Les humains ont bien progressé dans certains domaines : les sciences, les technologies. Les consciences n’ont pas avancé au même pas. Certaines croient encore à la vertu de la guerre – la guerre qui tue les corps et les âmes et ruine les cités. La guerre est une méthode d’un autre temps, des temps barbares dont nos grandes nations civilisées s’estiment sorties. Les humains commencent à en prendre conscience, témoins ces millions de protestataires défilant partout dans le monde à l’annonce de la guerre en Irak.

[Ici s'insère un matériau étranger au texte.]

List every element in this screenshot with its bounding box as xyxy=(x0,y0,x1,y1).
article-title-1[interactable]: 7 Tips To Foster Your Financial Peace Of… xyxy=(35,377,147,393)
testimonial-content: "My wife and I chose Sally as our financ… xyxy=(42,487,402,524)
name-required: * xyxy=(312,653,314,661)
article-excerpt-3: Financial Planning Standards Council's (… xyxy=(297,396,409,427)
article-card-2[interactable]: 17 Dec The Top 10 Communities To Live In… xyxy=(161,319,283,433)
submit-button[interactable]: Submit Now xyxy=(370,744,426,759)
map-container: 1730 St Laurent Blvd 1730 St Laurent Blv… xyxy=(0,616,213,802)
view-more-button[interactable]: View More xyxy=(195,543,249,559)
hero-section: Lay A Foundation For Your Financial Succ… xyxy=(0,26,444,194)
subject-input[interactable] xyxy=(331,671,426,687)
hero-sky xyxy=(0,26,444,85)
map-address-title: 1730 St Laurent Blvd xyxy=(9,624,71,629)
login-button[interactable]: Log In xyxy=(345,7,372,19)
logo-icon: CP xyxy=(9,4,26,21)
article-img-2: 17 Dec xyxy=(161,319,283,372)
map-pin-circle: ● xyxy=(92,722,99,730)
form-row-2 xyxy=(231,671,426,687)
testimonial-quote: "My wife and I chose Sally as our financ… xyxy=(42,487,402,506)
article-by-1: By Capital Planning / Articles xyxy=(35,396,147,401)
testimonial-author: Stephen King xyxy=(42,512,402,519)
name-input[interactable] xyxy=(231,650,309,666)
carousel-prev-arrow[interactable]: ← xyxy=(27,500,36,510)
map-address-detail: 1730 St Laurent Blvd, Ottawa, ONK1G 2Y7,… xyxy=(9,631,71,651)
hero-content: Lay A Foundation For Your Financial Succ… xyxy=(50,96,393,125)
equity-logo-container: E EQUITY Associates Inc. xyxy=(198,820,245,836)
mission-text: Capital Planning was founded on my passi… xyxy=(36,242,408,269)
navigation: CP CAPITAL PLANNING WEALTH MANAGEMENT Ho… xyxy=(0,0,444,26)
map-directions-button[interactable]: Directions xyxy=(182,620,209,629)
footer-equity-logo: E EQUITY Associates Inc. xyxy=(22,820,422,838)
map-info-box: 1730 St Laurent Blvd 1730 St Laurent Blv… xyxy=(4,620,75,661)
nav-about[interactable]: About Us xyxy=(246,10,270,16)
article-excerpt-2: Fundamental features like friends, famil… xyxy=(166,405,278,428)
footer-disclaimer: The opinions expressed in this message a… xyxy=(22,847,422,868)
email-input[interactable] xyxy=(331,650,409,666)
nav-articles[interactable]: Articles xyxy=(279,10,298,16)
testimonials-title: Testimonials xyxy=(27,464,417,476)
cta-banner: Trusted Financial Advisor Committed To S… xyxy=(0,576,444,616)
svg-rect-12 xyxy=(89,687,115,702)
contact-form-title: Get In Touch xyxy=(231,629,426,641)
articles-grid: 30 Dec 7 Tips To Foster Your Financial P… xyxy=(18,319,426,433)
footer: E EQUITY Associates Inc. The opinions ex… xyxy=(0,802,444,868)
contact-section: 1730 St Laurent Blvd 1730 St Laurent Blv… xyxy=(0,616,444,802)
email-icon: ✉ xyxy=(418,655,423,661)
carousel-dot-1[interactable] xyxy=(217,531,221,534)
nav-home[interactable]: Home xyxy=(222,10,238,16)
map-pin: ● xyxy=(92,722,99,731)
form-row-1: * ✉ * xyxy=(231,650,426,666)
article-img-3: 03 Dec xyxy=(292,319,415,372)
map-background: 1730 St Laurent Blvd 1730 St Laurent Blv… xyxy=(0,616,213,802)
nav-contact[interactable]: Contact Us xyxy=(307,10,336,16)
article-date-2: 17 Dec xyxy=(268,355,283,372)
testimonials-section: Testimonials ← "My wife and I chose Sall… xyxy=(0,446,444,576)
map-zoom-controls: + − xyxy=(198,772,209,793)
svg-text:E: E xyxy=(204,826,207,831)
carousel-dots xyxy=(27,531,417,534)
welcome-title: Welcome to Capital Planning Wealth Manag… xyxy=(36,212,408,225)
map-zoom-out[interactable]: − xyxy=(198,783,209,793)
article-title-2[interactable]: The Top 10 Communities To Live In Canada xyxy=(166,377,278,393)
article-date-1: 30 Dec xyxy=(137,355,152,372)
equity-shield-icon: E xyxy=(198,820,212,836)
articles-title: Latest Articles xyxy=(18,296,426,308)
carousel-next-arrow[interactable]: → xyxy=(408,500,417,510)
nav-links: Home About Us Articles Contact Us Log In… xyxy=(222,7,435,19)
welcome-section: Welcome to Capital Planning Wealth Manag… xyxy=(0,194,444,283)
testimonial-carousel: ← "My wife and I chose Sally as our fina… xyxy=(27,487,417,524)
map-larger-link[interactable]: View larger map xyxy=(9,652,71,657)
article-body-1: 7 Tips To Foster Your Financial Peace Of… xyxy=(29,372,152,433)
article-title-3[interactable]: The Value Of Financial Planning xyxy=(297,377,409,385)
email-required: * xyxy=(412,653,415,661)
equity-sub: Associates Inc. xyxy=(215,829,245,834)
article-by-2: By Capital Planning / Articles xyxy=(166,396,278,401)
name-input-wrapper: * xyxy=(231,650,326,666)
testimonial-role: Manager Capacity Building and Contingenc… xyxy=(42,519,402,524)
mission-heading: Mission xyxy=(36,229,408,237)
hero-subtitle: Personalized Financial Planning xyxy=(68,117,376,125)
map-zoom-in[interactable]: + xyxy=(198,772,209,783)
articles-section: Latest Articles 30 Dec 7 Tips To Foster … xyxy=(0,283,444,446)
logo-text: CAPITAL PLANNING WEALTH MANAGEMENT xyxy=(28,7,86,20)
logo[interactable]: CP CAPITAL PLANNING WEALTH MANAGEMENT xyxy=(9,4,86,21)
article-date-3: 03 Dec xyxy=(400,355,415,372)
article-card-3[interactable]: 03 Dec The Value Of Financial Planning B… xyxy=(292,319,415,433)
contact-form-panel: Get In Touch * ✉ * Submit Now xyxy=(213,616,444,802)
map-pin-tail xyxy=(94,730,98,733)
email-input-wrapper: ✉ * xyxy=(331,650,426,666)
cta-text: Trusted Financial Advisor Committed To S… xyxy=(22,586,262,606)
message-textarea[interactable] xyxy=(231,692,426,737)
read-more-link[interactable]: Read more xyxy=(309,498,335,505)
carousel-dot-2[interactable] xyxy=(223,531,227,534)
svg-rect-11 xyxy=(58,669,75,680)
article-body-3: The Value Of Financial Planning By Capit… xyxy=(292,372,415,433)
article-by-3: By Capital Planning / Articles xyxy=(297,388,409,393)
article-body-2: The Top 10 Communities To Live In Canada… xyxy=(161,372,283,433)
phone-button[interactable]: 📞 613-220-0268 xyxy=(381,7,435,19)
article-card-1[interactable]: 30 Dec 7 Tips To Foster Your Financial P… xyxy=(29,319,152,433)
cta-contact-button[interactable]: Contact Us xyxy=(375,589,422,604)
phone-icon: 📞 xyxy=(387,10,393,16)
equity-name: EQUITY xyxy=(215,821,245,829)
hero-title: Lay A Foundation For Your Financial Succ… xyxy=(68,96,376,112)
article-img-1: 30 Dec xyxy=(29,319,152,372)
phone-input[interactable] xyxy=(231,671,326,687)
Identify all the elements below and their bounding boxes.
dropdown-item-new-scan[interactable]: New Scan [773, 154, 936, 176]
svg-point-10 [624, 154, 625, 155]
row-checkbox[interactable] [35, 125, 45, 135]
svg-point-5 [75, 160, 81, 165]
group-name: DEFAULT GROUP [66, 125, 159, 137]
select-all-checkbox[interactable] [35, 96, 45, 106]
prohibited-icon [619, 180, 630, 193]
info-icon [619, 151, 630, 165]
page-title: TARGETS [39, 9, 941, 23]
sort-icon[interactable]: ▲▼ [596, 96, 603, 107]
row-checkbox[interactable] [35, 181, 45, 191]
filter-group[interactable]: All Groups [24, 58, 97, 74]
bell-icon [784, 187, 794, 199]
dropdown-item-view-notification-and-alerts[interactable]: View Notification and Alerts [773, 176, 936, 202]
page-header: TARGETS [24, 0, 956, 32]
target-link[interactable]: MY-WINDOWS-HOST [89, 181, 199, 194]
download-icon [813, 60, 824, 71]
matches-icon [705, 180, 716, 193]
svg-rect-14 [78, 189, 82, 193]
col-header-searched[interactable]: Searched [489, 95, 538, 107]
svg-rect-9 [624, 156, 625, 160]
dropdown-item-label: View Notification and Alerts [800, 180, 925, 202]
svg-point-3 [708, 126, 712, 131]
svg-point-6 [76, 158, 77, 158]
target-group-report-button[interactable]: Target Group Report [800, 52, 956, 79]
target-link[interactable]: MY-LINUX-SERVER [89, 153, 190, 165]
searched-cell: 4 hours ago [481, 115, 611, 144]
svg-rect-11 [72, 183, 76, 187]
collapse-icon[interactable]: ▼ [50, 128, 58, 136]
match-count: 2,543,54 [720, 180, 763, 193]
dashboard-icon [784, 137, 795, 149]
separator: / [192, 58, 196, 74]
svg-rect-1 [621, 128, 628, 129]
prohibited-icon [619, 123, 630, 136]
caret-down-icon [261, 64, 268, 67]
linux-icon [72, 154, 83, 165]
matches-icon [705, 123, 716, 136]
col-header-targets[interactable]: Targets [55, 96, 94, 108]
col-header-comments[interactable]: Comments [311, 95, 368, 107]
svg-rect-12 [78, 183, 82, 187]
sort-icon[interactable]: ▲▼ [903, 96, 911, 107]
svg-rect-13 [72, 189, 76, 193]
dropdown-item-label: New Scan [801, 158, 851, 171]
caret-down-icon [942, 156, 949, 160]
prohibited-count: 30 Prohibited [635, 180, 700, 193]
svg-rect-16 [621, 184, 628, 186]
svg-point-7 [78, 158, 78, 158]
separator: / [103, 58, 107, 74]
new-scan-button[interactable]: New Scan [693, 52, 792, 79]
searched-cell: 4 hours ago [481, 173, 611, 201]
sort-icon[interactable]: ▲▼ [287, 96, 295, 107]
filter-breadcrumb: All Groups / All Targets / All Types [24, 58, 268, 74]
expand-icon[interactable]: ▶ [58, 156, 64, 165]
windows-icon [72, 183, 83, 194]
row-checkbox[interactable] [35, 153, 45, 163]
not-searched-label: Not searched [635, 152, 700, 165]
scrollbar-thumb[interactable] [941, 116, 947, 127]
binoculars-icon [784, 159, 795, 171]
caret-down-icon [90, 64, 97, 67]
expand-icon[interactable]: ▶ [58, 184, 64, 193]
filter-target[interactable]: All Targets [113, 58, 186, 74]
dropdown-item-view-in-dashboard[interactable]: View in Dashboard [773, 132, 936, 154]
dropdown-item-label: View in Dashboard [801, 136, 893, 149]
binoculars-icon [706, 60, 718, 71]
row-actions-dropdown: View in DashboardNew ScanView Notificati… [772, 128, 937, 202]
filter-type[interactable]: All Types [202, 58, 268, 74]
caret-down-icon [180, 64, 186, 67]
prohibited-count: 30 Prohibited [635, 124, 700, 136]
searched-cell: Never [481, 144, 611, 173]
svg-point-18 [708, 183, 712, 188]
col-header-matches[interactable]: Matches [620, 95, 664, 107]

Et nous les anciens combattants, qui sommes les seuls à avoir mesuré le vrai poids de la guerre, nous sommes hantés par le souvenir de nos anciens, en ce jour anniversaire, nos anciens qui espéraient tant vivre la « der des der » et clamaient, dans leurs souffrances leur tragique « plus jamais ça ». Nous trahirions leur mémoire si nous n’insistions pas dans ce sens.

Dans la tristesse et l’angoisse du camp, il nous arrivait de rêver à un avenir, bien incertain pour nous hélas, dans un monde en paix, plus juste, plus fraternel, dans lequel les ressources prévues pour l’armement seraient plus judicieusement consacrées à nourrir ceux qui meurent de faim dans le monde, à la sauvegarde de notre planète bien menacée, à sortir tous les Hommes de l’illettrisme.
Ce sont ces combats, moins sanguinaires, tellement plus humains que nous aimerions, amis allemands, mener avec vous, cette fois côte à côte et non plus face à face comme jadis, rejoignant, dans l’esprit, cette profession de foi du Général de Gaulle, inscrite sur le monument de Colombey-les-deux-Eglises :
« La seule querelle qui vaille est celle de l’homme. C’est l’homme qu’il s’agit de faire vivre et développer »


La minute du silence qui va suivre se veut réflexion sur l’inanité de la guerre, hommage rendu à ceux dont les noms sont inscrits sur la pierre et, au-delà, à tous les morts alliés et ennemis autrefois, et aux 50 millions de victimes de cette tempête meurtrière des années 50.